To recap:
[steal shamelessly from tbb, with alterations]
How many possible grids are there?
Here's my attempt.
First we consider block 5; then blocks 4 and 6; then blocks 2 and 8; then blocks 1, 3, 5 and 7.
1 - Block 5
In filling in block 5, there are no constraints, and clearly we can fill it in any of 9! ways. For the rest of this post, I will assume this block is filled out as below, as we can go from any grid to one looking like this by relabelling:
123
456
789
How many ways are there of filling blocks 4 and 6? Well, let's consider the rows and columns of blocks 4 and 6 separately - rows first.
2 - Rows of Blocks 4 and 6
In block 4, all numbers must be shifted up a row or down a row (ordering the rows cyclicly, up from row 4 is row 6, and down from row 6 is row 4) as numbers can't occupy a row in block 4 if they occupy that row in block 5. And whatever shift applies in block 4, the opposite shift applies in block 6 (if number 5 is shifted up to row 4 in block 4, it must be shifted down to 6 row in block 6) by applying the same constraint to blocks 4 and 6.
Let's consider then what happens to numbers 4, 5, and 6. We only need count what happens in block 4 as we know the opposite happens in block 6. For each, there are two choices - shift up or shift down - so 2x2x2=8 choices in total. In 2 of these choices, 4, 5 and 6 are all shifted in the same direction (up or down); in the other 6, one is shifted one way and two the other.

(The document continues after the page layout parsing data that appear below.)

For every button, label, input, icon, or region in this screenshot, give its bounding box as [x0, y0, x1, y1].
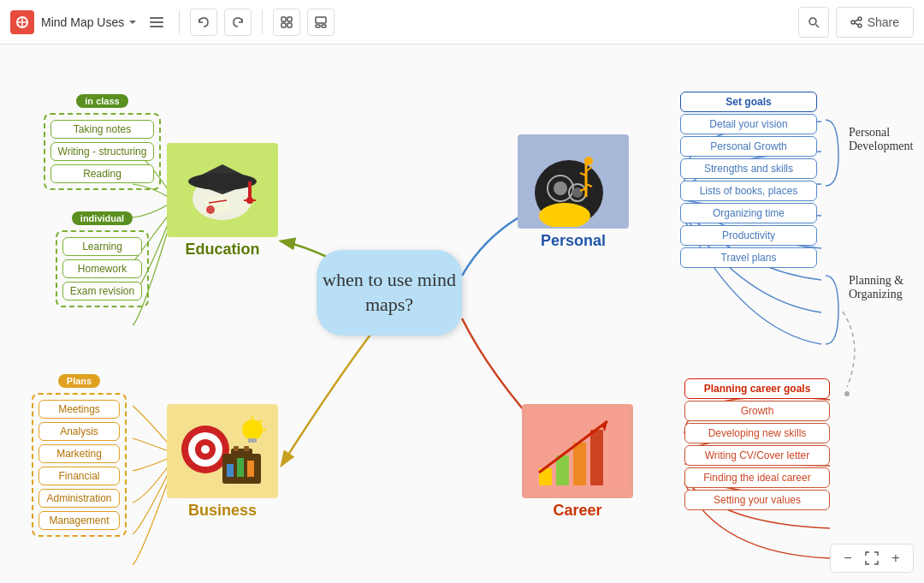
- svg-point-27: [188, 173, 257, 190]
- menu-button[interactable]: [145, 10, 169, 34]
- education-individual-group: individual Learning Homework Exam revisi…: [36, 211, 169, 307]
- career-item-4[interactable]: Writing CV/Cover letter: [684, 445, 830, 466]
- education-in-class-group: in class Taking notes Writing - structur…: [36, 94, 169, 190]
- redo-button[interactable]: [224, 9, 252, 36]
- individual-item-2[interactable]: Homework: [62, 259, 142, 278]
- career-image: [522, 404, 633, 498]
- svg-rect-64: [556, 455, 569, 485]
- document-title[interactable]: Mind Map Uses: [41, 15, 138, 29]
- in-class-items-box: Taking notes Writing - structuring Readi…: [44, 113, 162, 190]
- in-class-label: in class: [76, 94, 127, 108]
- svg-rect-10: [316, 17, 326, 23]
- individual-item-3[interactable]: Exam revision: [62, 282, 142, 300]
- share-button[interactable]: Share: [836, 7, 914, 38]
- svg-rect-41: [244, 446, 249, 451]
- business-plans-group: Plans Meetings Analysis Marketing Financ…: [9, 374, 150, 537]
- toolbar: Mind Map Uses: [0, 0, 924, 45]
- svg-line-48: [259, 420, 262, 423]
- svg-rect-3: [150, 17, 163, 19]
- center-node[interactable]: when to use mind maps?: [317, 250, 462, 336]
- biz-item-1[interactable]: Meetings: [38, 400, 119, 419]
- career-item-6[interactable]: Setting your values: [684, 490, 830, 510]
- personal-item-5[interactable]: Lists of books, places: [680, 181, 817, 201]
- biz-item-4[interactable]: Financial: [38, 467, 119, 485]
- svg-rect-11: [316, 25, 320, 27]
- career-items-list: Planning career goals Growth Developing …: [684, 378, 830, 510]
- in-class-item-2[interactable]: Writing - structuring: [50, 142, 155, 161]
- education-node[interactable]: Education: [167, 143, 278, 259]
- svg-point-20: [844, 391, 850, 396]
- individual-item-1[interactable]: Learning: [62, 237, 142, 256]
- planning-organizing-label: Planning &Organizing: [849, 274, 903, 301]
- mind-map-canvas[interactable]: when to use mind maps? Education: [0, 45, 924, 583]
- app-logo: [10, 10, 34, 34]
- in-class-item-1[interactable]: Taking notes: [50, 120, 155, 139]
- svg-line-19: [855, 23, 858, 25]
- individual-items-box: Learning Homework Exam revision: [56, 230, 149, 307]
- biz-item-5[interactable]: Administration: [38, 489, 119, 508]
- career-item-3[interactable]: Developing new skills: [684, 423, 830, 443]
- svg-rect-42: [227, 464, 234, 477]
- svg-rect-7: [287, 17, 292, 21]
- personal-image: [518, 134, 629, 229]
- layout-button[interactable]: [307, 9, 335, 36]
- undo-button[interactable]: [190, 9, 217, 36]
- career-node[interactable]: Career: [522, 404, 633, 520]
- zoom-fit-button[interactable]: [862, 548, 882, 568]
- svg-point-37: [201, 445, 210, 454]
- education-image: [167, 143, 278, 237]
- personal-item-2[interactable]: Detail your vision: [680, 114, 817, 134]
- personal-items-list: Set goals Detail your vision Personal Gr…: [680, 92, 817, 268]
- career-item-5[interactable]: Finding the ideal career: [684, 467, 830, 488]
- individual-label: individual: [72, 211, 133, 225]
- svg-point-33: [206, 205, 215, 214]
- svg-line-14: [815, 24, 819, 27]
- svg-rect-9: [287, 23, 292, 27]
- svg-point-17: [858, 24, 862, 27]
- svg-rect-44: [247, 461, 254, 477]
- svg-point-15: [858, 17, 862, 21]
- svg-rect-65: [573, 443, 586, 485]
- svg-rect-12: [322, 25, 326, 27]
- svg-rect-8: [281, 23, 286, 27]
- business-image: [167, 404, 278, 498]
- personal-node[interactable]: Personal: [518, 134, 629, 250]
- svg-rect-46: [248, 438, 257, 443]
- svg-point-53: [554, 181, 567, 195]
- svg-rect-6: [281, 17, 286, 21]
- personal-development-label: PersonalDevelopment: [849, 126, 913, 153]
- svg-point-16: [851, 21, 855, 24]
- personal-item-6[interactable]: Organizing time: [680, 203, 817, 223]
- plans-label: Plans: [58, 374, 100, 388]
- personal-item-1[interactable]: Set goals: [680, 92, 817, 112]
- in-class-item-3[interactable]: Reading: [50, 164, 155, 183]
- svg-rect-40: [234, 446, 239, 451]
- career-label: Career: [553, 502, 601, 520]
- zoom-out-button[interactable]: −: [838, 548, 858, 568]
- zoom-in-button[interactable]: +: [886, 548, 906, 568]
- career-item-2[interactable]: Growth: [684, 401, 830, 421]
- personal-item-3[interactable]: Personal Growth: [680, 136, 817, 157]
- personal-item-7[interactable]: Productivity: [680, 225, 817, 246]
- zoom-controls: − +: [830, 544, 914, 573]
- svg-rect-43: [237, 458, 244, 477]
- svg-point-13: [809, 18, 816, 25]
- personal-item-8[interactable]: Travel plans: [680, 247, 817, 268]
- svg-rect-4: [150, 21, 163, 23]
- biz-item-3[interactable]: Marketing: [38, 444, 119, 463]
- fit-view-button[interactable]: [273, 9, 300, 36]
- personal-item-4[interactable]: Strengths and skills: [680, 158, 817, 179]
- svg-rect-5: [150, 26, 163, 27]
- svg-rect-28: [248, 181, 252, 199]
- business-items-box: Meetings Analysis Marketing Financial Ad…: [32, 393, 126, 537]
- search-button[interactable]: [798, 7, 829, 38]
- svg-line-18: [855, 20, 858, 21]
- biz-item-2[interactable]: Analysis: [38, 422, 119, 441]
- business-node[interactable]: Business: [167, 404, 278, 520]
- svg-rect-66: [590, 430, 603, 485]
- svg-point-56: [584, 157, 593, 165]
- biz-item-6[interactable]: Management: [38, 511, 119, 530]
- education-label: Education: [185, 241, 259, 259]
- career-item-1[interactable]: Planning career goals: [684, 378, 830, 399]
- svg-point-54: [572, 187, 583, 198]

Suppose 4, 5 and 6 are all shifted to row 4; where can 7, 8 and 9 go? Well, they can't remain in row 6, and because row 4 is occupied, they can't go there. So they are forced up into row 5, and 1, 2 and 3 are shifted up into row 6. So all the row choices are forced. By symmetry a similar argument applies if 4, 5 and 6 are shifted down.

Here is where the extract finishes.